Julie Jay: Nobody wants their child to be a bully — or to be bullied

Our kids will most likely alternate between being a victim of bullying at some point and a proponent too, because such is the way of humans
Julie Jay: Nobody wants their child to be a bully — or to be bullied

Julie Jay: As a former teacher, I’ve witnessed prodding and slagging and things going too far. I always felt for the bully’s parents too, because ultimately all we want is for our kids to play nice, be kind, and make everyone feel important. It must be heartbreaking to hear that your child is giving another child a hard time.

A few weeks ago, Ted pushed somebody in the playground.
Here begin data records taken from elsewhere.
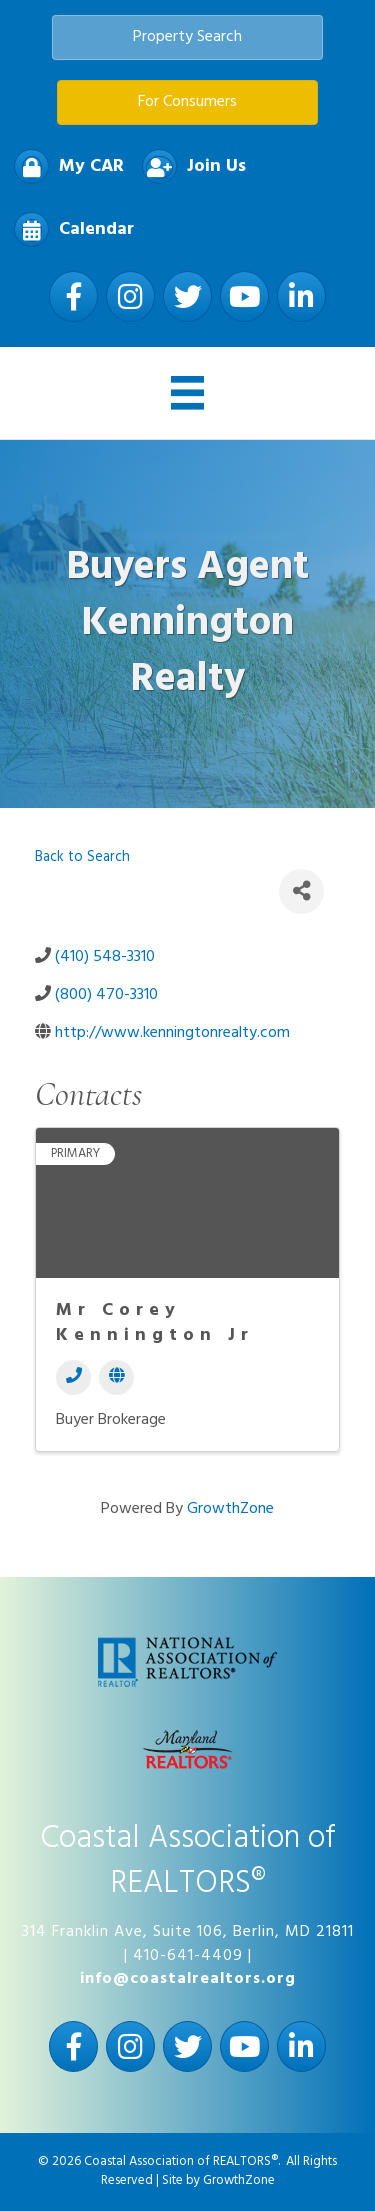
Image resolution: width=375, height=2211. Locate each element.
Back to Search (82, 857)
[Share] (301, 891)
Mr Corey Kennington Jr (155, 1323)
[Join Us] (189, 166)
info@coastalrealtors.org (188, 1979)
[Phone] (73, 1377)
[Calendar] (69, 229)
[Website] (116, 1377)
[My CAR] (64, 166)
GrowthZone (230, 1509)
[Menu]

More confusingly, the recipient of this push was a child he usually gets on great with. Though I hadn’t seen what had precipitated the incident, I marched him home immediately (given that we live approximately five feet from the playground, this is a lot less dramatic than it sounds).
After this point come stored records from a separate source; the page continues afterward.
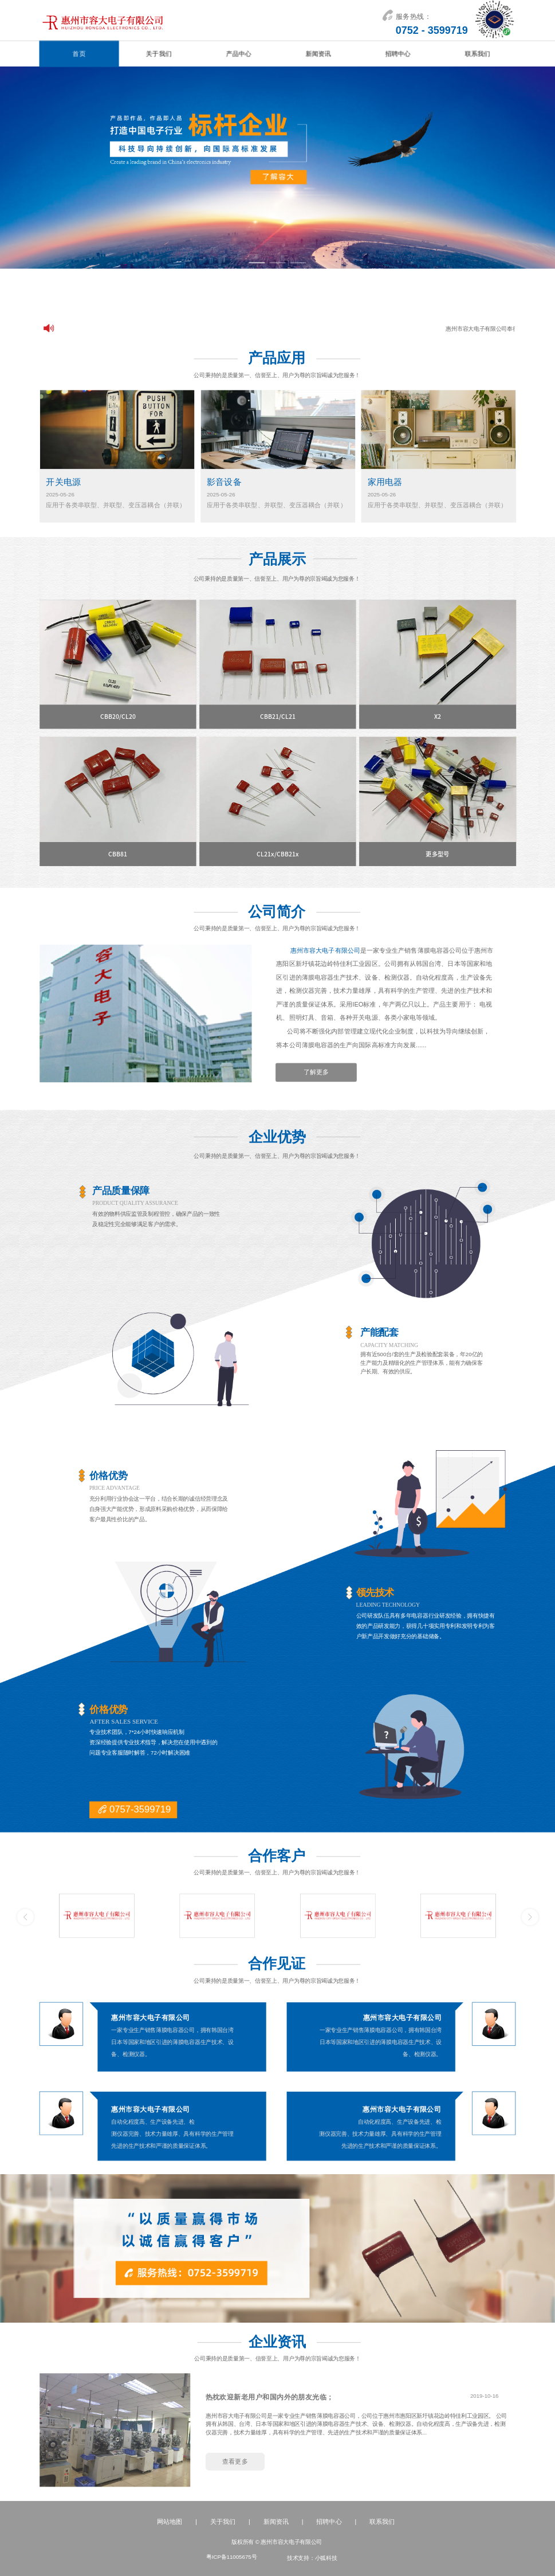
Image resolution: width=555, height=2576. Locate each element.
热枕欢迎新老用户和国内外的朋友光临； (270, 2397)
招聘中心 (397, 53)
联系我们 (477, 53)
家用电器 (385, 482)
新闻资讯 (317, 53)
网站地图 (169, 2522)
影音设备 (224, 482)
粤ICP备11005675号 (231, 2557)
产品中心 (238, 53)
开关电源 (63, 482)
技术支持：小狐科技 (312, 2558)
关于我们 (158, 53)
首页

I ushered Ted into the sitting room and sat my husband down in the kitchen for a chat. I told him about the incident and advised him not to panic. That this was totally normal, within the scheme of things, and we shouldn’t overreact.

Sadly, Fred couldn’t hear me because he was already furiously googling child psychologists.
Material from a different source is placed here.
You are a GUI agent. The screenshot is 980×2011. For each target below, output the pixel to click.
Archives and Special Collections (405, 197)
"We’ve got a serious problem on our hands," he whispered as we nervously eyed Ted in the hall, who had now turned his attention to counting pebbles.

"He’s just testing boundaries, Fred," I said because I have watched TikToks with child counsellors, so I know stuff.

Fred’s hands clasped his cheeks as he pondered Ted’s future years.

"What if he becomes a bully?" he asked.

I immediately pooh-poohed the idea, and Fred dismissed it too. Given both his parents were a bully’s dream in school, Ted becoming a bully would be a strange turn of events. Fred went to an all-boys boarding school and liked music, particularly choir, so he was not the most popular kid in fifth-year, when the main hobbies were smoking and getting the shift. I, meanwhile, liked art and poetry, so between the two of us, we made it easy for schoolyard tyrants to poke fun at our respective glockenspiel and the latest haiku.

Bullying is going to rear its ugly head at some point, and I am dreading it. Ted will most likely alternate between being a victim at some point and a proponent because such is the way of humans. Just last week, a friend called and told me her son had been punched in a very sensitive area at school. She was understandably fuming, so much so I could practically feel her nostrils flaring down the phone.

"Still, it's better to be the parent of the one who was hit in the nuts than the parent of the one doing the hitting," I said. She mumbled something that sounded like 'acquiescence' while shouting at a child in the background to spit out a battery and ending the call abruptly.

Bullying is a big accusation. As anyone who has watched an episode of The Real Housewives can attest, it is one of those words that can’t be retracted once put out into the ether. Once it is uttered, there is no coming back.

As a former teacher, I’ve witnessed prodding and slagging and things going too far. I always felt for the bully’s parents too, because ultimately all we want is for our kids to play nice, be kind, and make everyone feel important. It must be heartbreaking to hear that your child is giving another child a hard time.

As an adult, I know I have been guilty of unkind behaviour. I have jumped on the bandwagon and joined in a collective slagging, particularly when in the company of somebody I am trying to impress. It would be lovely to think that people who have been picked on themselves would be the last to be unkind to others, but the truth is a part of me is still just relieved it’s not me on the receiving end.

But part of parenting is wanting your kid to be a better person than you were and are, so I decided to confront Ted’s behaviour head-on. 

Had I imagined the push? 

"I did it," he announced with a chilling nonchalance. His father let out an audible gasp, and I attempted to relay things in a context he would understand. I explained that in life we want to be more Mario and Luigi than Bowzer, and he considered the Nintendo metaphor for a moment. "I like mushrooms," Ted declared, and I felt I’d really gotten my point across.

The following week, I picked Ted up from a play date, and he proceeded to tell me that he had got a little push that day. The tables had turned — the pusher had become the pushee. I asked how he responded and he told me he asked the child to stop and he did. If only all conflicts were so easily resolved, this country would save a fortune on Oireachtas inquiries.

Inside the house, Ted dropped his school bag, unzipped his coat, and ran straight to JJ, who was lying in his baby gym (because, as JJ likes to say, his health is his wealth). Ted curled up beside his little brother and rubbed his head in gentle, loving strokes. "My JJ," he said lovingly.

I told Fred we have a good boy on our hands, and he breathed a sigh of relief while simultaneously saying he had never doubted it for a second.

"Phew, I was starting to worry it'd be Leaving Cert 1998 all over again, only this time I'd be getting slagged off in my own kitchen," he said.

I advised him to lay off the glockenspiel, just in case. Because whatever about Ted, I'm not sure I could refrain from cracking a gag about his impossibly tiny sticks.